On the limits of TDD, and the limits of studies of TDD

Greg Wilson writes:

This painstaking study is the latest in a long line to find that test-driven development (TDD) has little or no impact on development time or code quality. Here, the authors repeated an earlier study with a couple of new wrinkles, and then blinded their data before giving it to someone else to analyze to remove any possibility of bias. The result: no significant difference between TDD and iterative test-last (ITL) development.

I think it’s really important to pay attention to studies like this. Which is why I’m so glad that Greg is out there drawing attention to empirical science being done on software engineering.

It’s also important to keep in mind that science is always limited by the questions being asked. In this case, my eye was drawn to the experimental design:

The baseline experiment utilized a single experimental object: the Bowling Scorekeeper (BSK) kata. The task required to participants to implement an API for calculating the score of a player in a bowling game. The development of a GUI was not required. The task was divided into 13 user stories of incremental difficulty, each building on the results of the previous one. An example, in terms of input and expected output, accompanied the description of each user story. An Eclipse project, containing a stub of the expected API signature (51 Java SLOC); also an example JUnit test (9 Java SLOC) was provided together with the task description.

(Emphasis mine.)

A commenter on Greg’s blog already noted that this is an exceptionally tiny example coding problem, and questioned whether results on such a small, easy-to-conceptualize program scale meaningfully to real-world software projects. I think that’s a valid criticism.

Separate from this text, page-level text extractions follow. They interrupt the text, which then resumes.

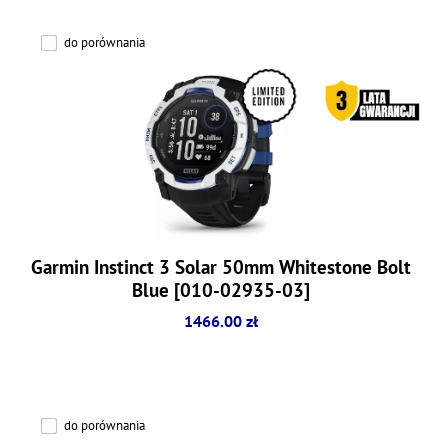
do porównania
Garmin Instinct 3 Solar 50mm Whitestone Bolt
Blue [010-02935-03]
1466.00 zł
do porównania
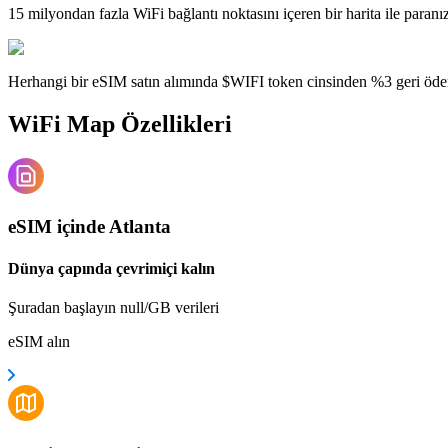
15 milyondan fazla WiFi bağlantı noktasını içeren bir harita ile paranı
Herhangi bir eSIM satın alımında $WIFI token cinsinden %3 geri öde
WiFi Map Özellikleri
eSIM içinde Atlanta
Dünya çapında çevrimiçi kalın
Şuradan başlayın null/GB verileri
eSIM alın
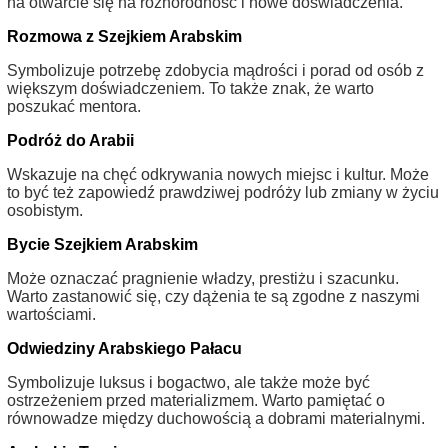
na otwarcie się na różnorodność i nowe doświadczenia.
Rozmowa z Szejkiem Arabskim
Symbolizuje potrzebę zdobycia mądrości i porad od osób z
większym doświadczeniem. To także znak, że warto
poszukać mentora.
Podróż do Arabii
Wskazuje na chęć odkrywania nowych miejsc i kultur. Może
to być też zapowiedź prawdziwej podróży lub zmiany w życiu
osobistym.
Bycie Szejkiem Arabskim
Może oznaczać pragnienie władzy, prestiżu i szacunku.
Warto zastanowić się, czy dążenia te są zgodne z naszymi
wartościami.
Odwiedziny Arabskiego Pałacu
Symbolizuje luksus i bogactwo, ale także może być
ostrzeżeniem przed materializmem. Warto pamiętać o
równowadze między duchowością a dobrami materialnymi.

But I’m more interested in just how well-defined the problem is.

For me, perhaps the greatest value in practicing Test-Driven Development has always been getting over the blank-page brain-freeze towards the beginning of writing a software component. And how, at the same time, TDD forces me to tightly define the problem before addressing it. My TDD process has always been dominated by these questions:

  1. Am I done yet?
  2. …well, do the tests pass?
  3. …and if they do, do the tests describe a completed solution?

This discipline has done more than any other I’ve tried to keep me focused, to help me whittle down the problem statement to specific essentials, and to avoid superfluous tangents.

In the experimental design quoted above, most of that mental work has already been done.

I also quipped on Twitter:

…which may seem flippant, but I’m actually kinda serious about it. Research, understandably, tends to focus on questions that are easier to ask. But a lot of the most important questions (in my opinion) that need to be asked about software today have to do with difficult-to-measure externalities. Technical debt is one such tough-to-measure externality. But even more difficult, and more vital, to ask are questions like: how much of our developers’ happiness, wellbeing, and calm are we burning to achieve these easily-measured productivity/quality results? What state are we leaving developers in for their next project?

I’m glad research like the study cited above is happening. We need to be mindful of it. But we also need to be aware of the questions that aren’t being asked.